12-Year-Old Chinese Girl Has a Stomach that Won't Stop Growing, Desperate Family Asks for Help
A 12-year-old girl diagnosed with a rare disease has a stomach, bloated so out of proportion that she appears like she is on the verge of giving birth, and doctors are unable to stop it from growing even larger.
Meng Caixiu of Guizhou Province in southwest China had been diagnosed with a liver cyst, an abnormal thin-walled fluid-filled sac that develops along with the organ, when she was only a year old, according to China Central Television reports.
Despite her parents having spent all their savings and borrowed money to treat her disease, her doctors have not been able to stop her belly from ballooning.
The clear scarring on her stomach suggests that one operation has already failed to treat her condition.
“Her belly is getting bigger and bigger and her condition is getting worse. She looks so pitiable,” her father Meng Guofan said to CCTV. “Now the family is so impoverished that we can't afford the medical fees for her any longer. She is such a poor child.”

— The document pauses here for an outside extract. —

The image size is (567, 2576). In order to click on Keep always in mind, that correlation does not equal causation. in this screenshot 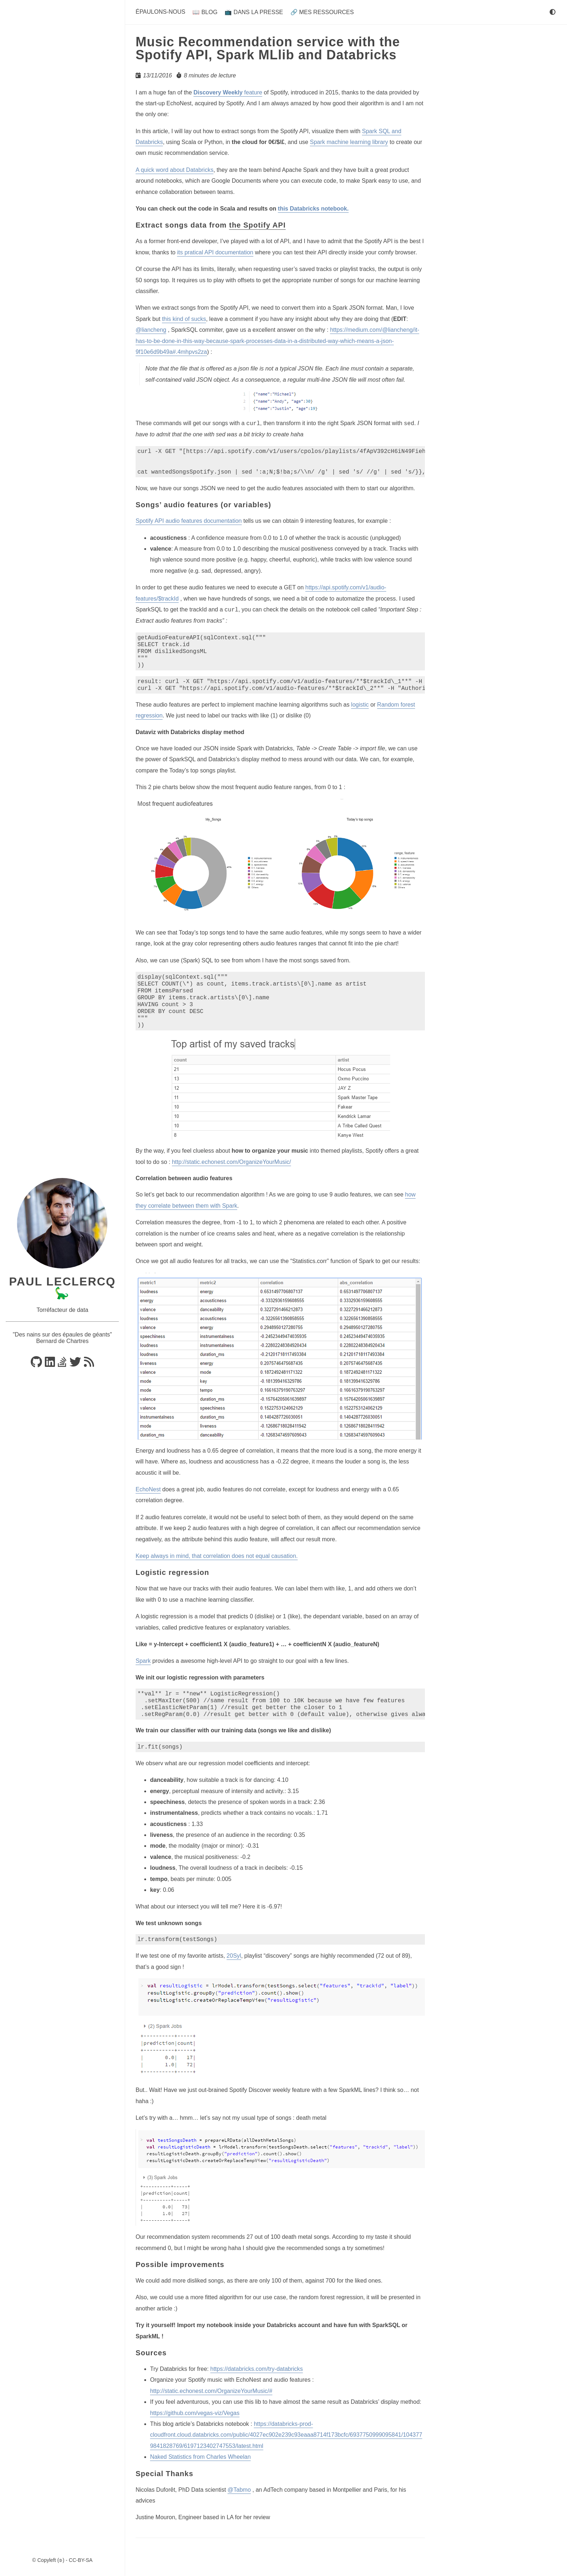, I will do `click(217, 1576)`.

The girl’s family is now asking in desperation for help from a benefactor to fund treatment as quickly as possible.
Although China is a Communist country, many of its people still have to buy basic medical insurance which covers only half of the costs of their healthcare, and the remainder is usually paid by either the patients themselves or by their health insurer.
China’s healthcare system leaves the most impoverished in China struggling to pay for medical bills for serious conditions like Meng Caixiu’s liver cyst.
The cause of most liver cysts are unknown, and the can be present at birth or develop later in life and usually grow slowly and are not detected until adulthood.
Most liver cysts do not cause symptoms, but if cysts grow larger than seven centimeters they can cause bloating and pain in the abdomen and can sometimes lead to liver failure or liver cancer. While most liver cysts do not need to be treated, if they are large and painful, they would need to be drained or surgically removed.